The immigration agent asked my relationship to E (we have different surnames), then wanted proof. Luckily I’d thought ahead and had both copies of his birth certificate, plus a witnessed letter from Andy (my husband and E’s father) attesting that he was aware I was taking him out of the country by myself.  The guy still wasn’t happy – he seemed to have his nose out of joint that I’d pre-empted these questions, and warned me to keep it with my passport next time (just for information, this is not necessary and not a requirement but an argument with immigration is not an argument I’m prepared to have). Next, we needed two pound coins for the luggage trolley which angered me so much – which non-national arriving in the UK would have two pound coins? The card machine was broken, so that wasn’t an option.  Just as I was standing with two suitcases, two hand luggage bags, a buggy and a tired three year old, wondering how on earth I could carry it through, a kind family I’d spoken to in the passport queue took pity on me and gave me the coins. I could have cried with gratitude and tiredness, and sheer anger at Manchester Airport. Thank goodness our family were waiting on the other side of the doors, and seeing E break into a run when he saw Grandma was worth all the hassle.

Top tips
1.    Include late night transfers in your planning - it's not just the long haul flights you need to worry
2.    Check stroller only through as far as each airport you are transferring through - you might be
grateful to have it in between connecting flights
3.    Take a stroller even if your child is borderline too old for it - I've realised it's definitely better to
have it and risk not using it than vice versa
4.    Take a letter for immigration if you are travelling by yourself with a child. I used this template, and
had it witnessed by a friend who is a solicitor.
5.    Skycouch is potentially great, and you could get more sleep than usual, but only if you are
travelling with a small child. If you're alone you'd be better upgrading to premium economy with
the money; if you're with anyone bigger than a small child it will just be a waste of money.
6.    Book early check in at your hotel if you are due to arrive early in the morning
7.    Drop luggage off early if you are staying at Changi airport, then you can get longer sleep before
going for your flight.
8.    Take pound coins for Manchester airport - I'm stockpiling already for our next visit!

Tuesday, 10 July 2018

Autumn Break on the South Island

The reason I always sign up to Airlines’ Loyalty Clubs is that, if you’ve got to fly anyway (and let’s face it, living in NZ flying becomes, if not exactly a necessity, then certainly a way of making life easier if you have the option), then you are gaining rewards for quite literally sitting around doing not much.  In our house, all of us – including E – are members of the Air New Zealand Airpoints scheme, and we have taken up the option of combining them in Shairpoints so we can pool them all.  We collect them whenever and wherever we can – not only on flights but by shopping at New World, by using an Airpoints-affiliated credit card and prepaid debit card, and by shopping at other outlets for electrical items, amongst other ways of saving.  I’m quite the magpie when it comes to loyalty points, because I know they pay out. 

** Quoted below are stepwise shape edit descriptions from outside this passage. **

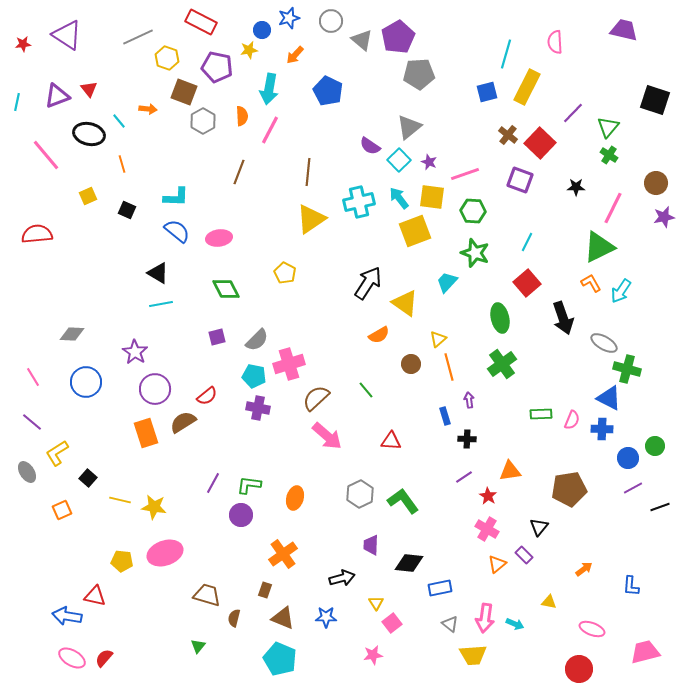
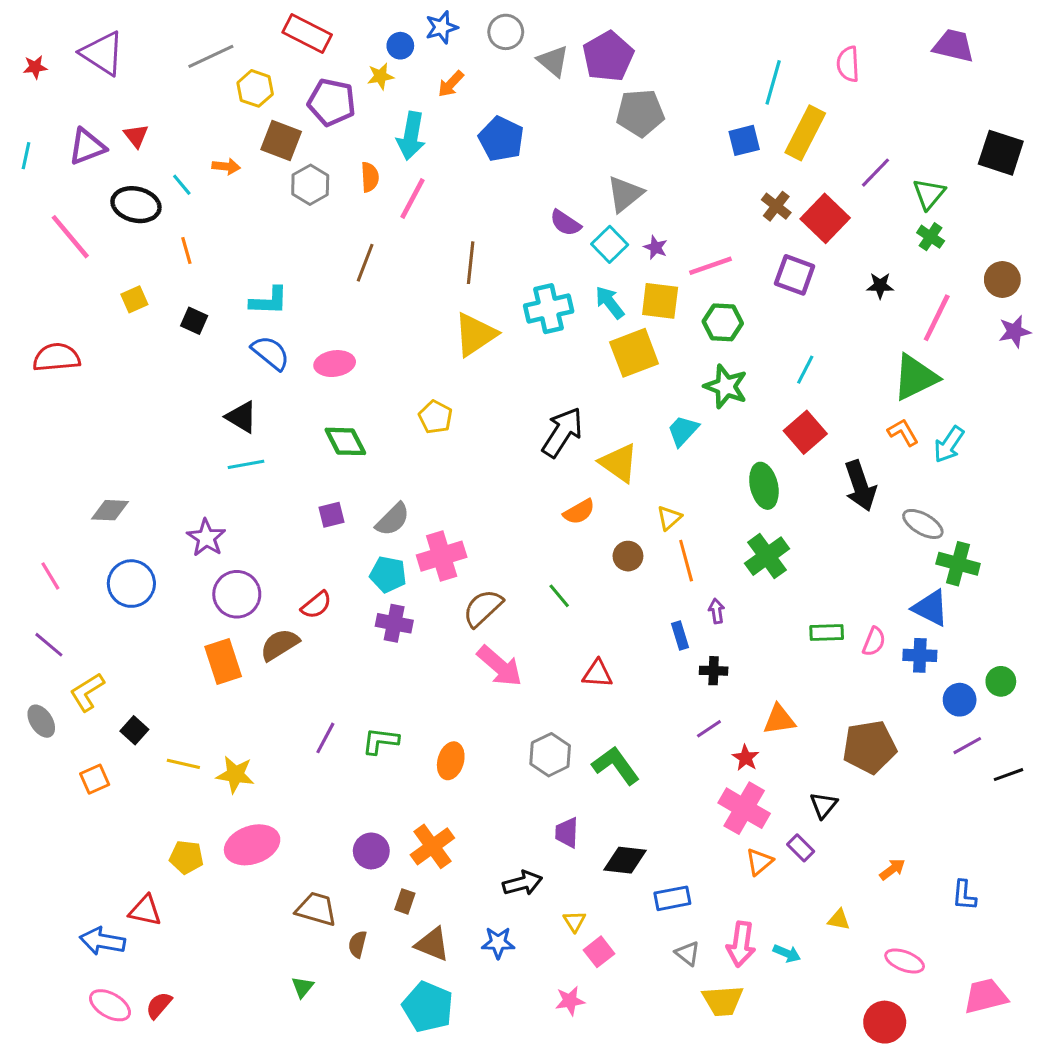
purple circle: (241, 515) -> (371, 851), moved
pink cross: (487, 529) -> (744, 808), size x1.4

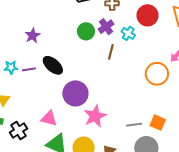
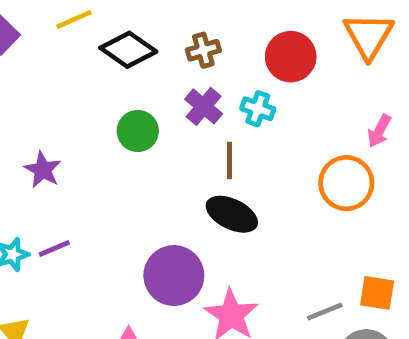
green circle: (86, 31) -> (138, 131), moved
black ellipse: (53, 65) -> (232, 214), moved

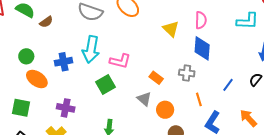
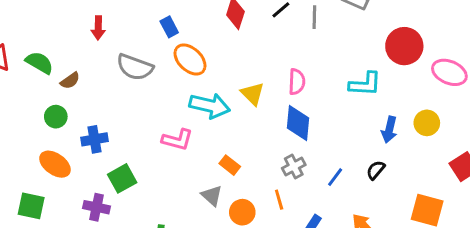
cyan arrow: (91, 49) -> (210, 106), moved, turned -88
green circle: (26, 56) -> (56, 117), moved
gray cross: (187, 73) -> (294, 167), moved, turned -35
green square: (106, 85) -> (122, 178), moved
orange line: (199, 99) -> (279, 200), moved

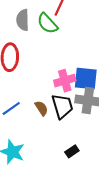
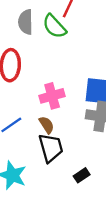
pink cross: (65, 81) -> (52, 96), moved
black trapezoid: (62, 106) -> (51, 148), moved

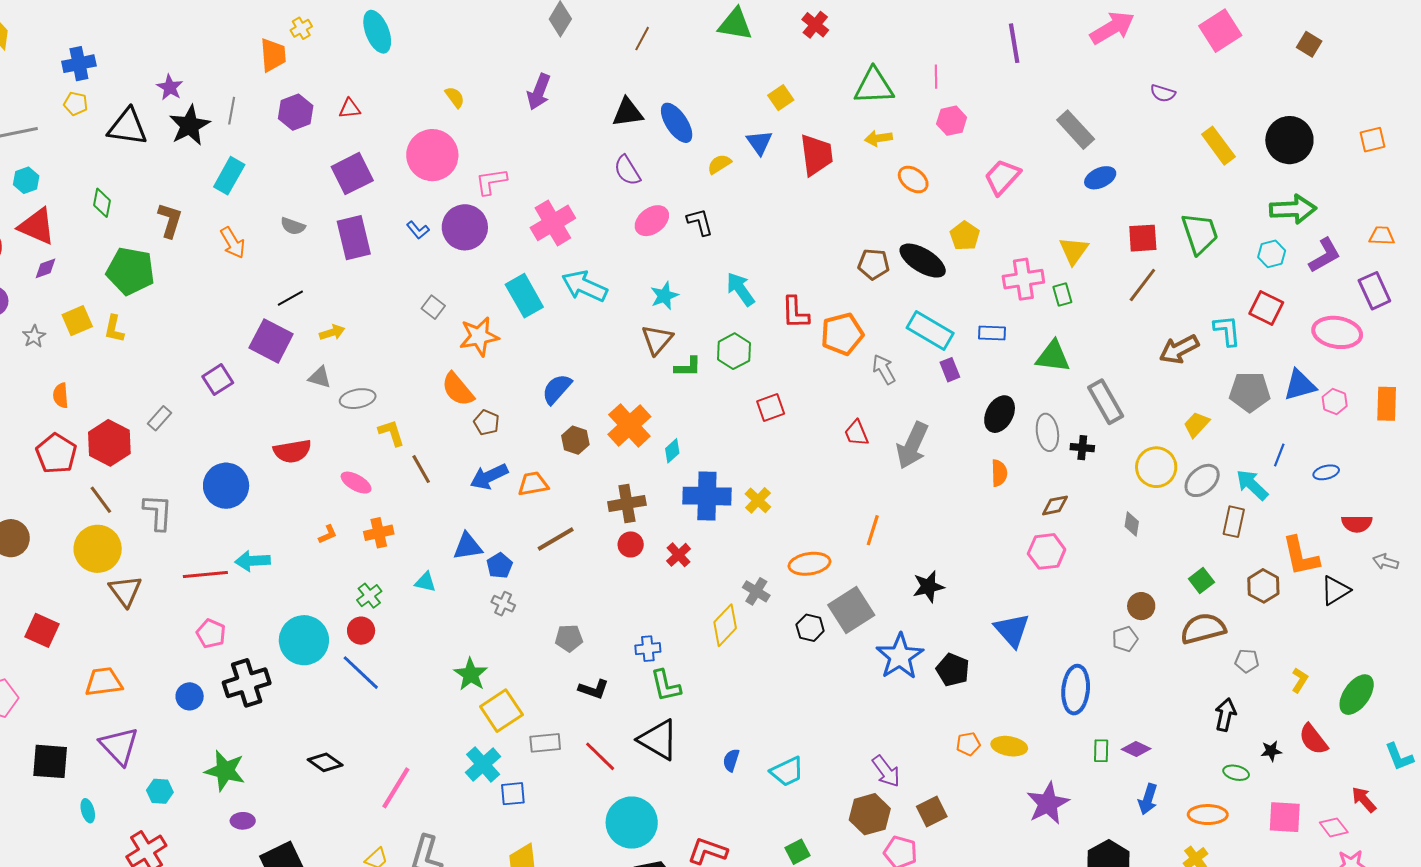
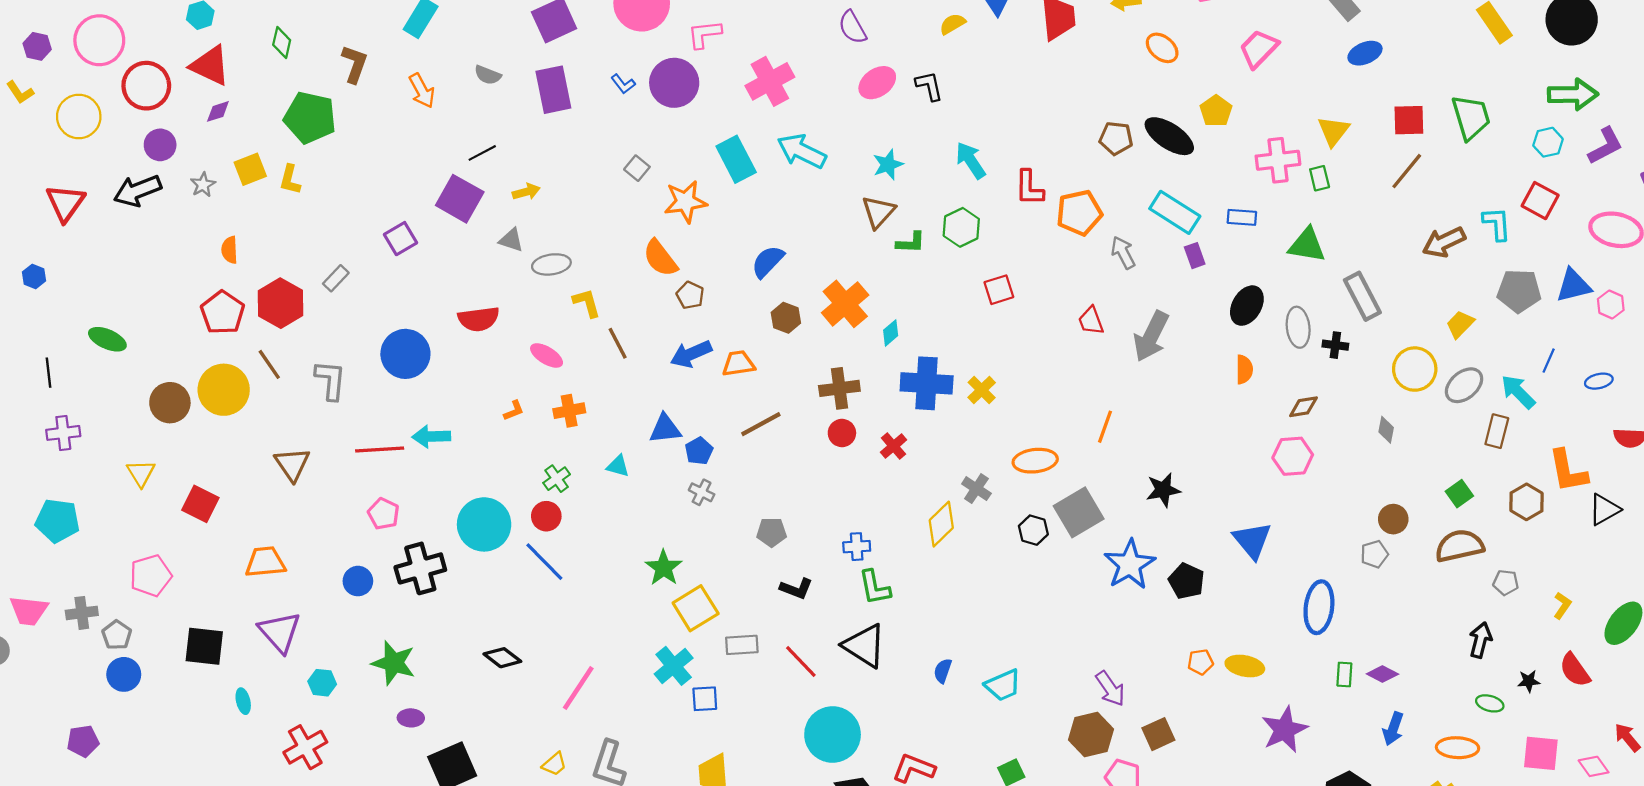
yellow circle: (98, 549) -> (224, 390), moved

We recently had a short late-Autumn trip to the South Island, with the flights paid for via Airpoints.  The flights themselves were great.  Air New Zealand staff are, in my experience, always lovely, and we notice it even more when we’re flying with E.  On the first flight down to Christchurch they greeted him by name, gave him extra snacks first, let him sit in the crew seats, and generally indulged him in a way that made the flight not just bearable but enjoyable.  It makes me optimistic about our upcoming long-haul flight in August with Air NZ and Singapore Airlines.

Car Rental 

Everything was on time and we rented a car from Snap at Christchurch – they were significantly cheaper than any other rental we could find and had the bonus that when we arrived there to collect our car the child’s car seat we hired for E was already in place, whereas previously I’d had to struggle to attach a new and unfamiliar seat.  Top marks for Snap, and I’ll definitely use them again in the future when I’m down south.  We had a zippy Toyota Corolla, which both Andy and I enjoyed driving, and which was perfect for the length of driving we were doing. 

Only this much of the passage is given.